Friday, March 23, 2007

Here's an analysis I haven't heard.

[Don't mind the quote of a quote of a quote.]
Arthur Ekirch's The Decline of American Liberalism
by Sheldon Richman
While Ekirch writes glowingly of the rise of liberalism in colonial America (without ignoring the contradictions of chattel slavery and the oppression of Indians), he underscores a "shift in emphasis" that occurred during the Revolution with its "encroachment of a new spirit of nationalism and Americanism upon the older, local frontiers of colonial days. He quotes historian Vernon L. Parrington, who wrote that the Revolution "marked the turning point in American development; the checking of the long movement of decentralization and the beginning of a counter movement of centralization.... The history of the rise of the coercive state in America, with the ultimate arrest of all centrifugal tendencies, was implicit in that momentous counter movement."

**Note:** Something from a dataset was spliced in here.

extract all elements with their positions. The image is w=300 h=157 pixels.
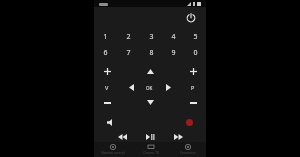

I've heard people complain that American Consumer Culture is the natural outgrowth of The Founders' glorification of Property, but I never thought that hit the mark. Of course I think the rights of property are more important than any concept of equality and I am, apparently, uniquely untempted by the sin of envy. [Hubris, on the other hand...]

I've also heard "liberals" decry the birth of this nation in bloodshed (like that's unique), explaining our crime rates and gun-ownship by it. Missing the mark again.

No, I can see this development in history and I also lament it. Nice to have an idea where it came from.